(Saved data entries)
►

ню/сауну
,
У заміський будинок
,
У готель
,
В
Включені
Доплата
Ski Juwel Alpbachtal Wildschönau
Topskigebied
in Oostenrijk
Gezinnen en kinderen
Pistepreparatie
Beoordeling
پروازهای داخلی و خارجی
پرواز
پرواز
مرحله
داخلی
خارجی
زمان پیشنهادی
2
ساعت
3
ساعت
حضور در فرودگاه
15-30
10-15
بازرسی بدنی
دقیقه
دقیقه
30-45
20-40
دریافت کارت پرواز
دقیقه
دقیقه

◄
►

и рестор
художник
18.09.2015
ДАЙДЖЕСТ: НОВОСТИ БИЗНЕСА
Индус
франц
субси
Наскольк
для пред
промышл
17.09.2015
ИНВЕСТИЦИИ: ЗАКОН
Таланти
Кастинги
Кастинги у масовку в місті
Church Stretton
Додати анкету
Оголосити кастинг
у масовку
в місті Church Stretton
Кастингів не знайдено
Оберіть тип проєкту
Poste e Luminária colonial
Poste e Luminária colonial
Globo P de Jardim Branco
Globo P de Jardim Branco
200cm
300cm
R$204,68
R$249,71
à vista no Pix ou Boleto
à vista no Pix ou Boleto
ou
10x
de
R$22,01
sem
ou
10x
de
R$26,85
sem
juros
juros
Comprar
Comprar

◄

◆ Exercise details:
From the data, list each line in which the string "масовку" appears.

◆ Answer:
Кастинги у масовку в місті
у масовку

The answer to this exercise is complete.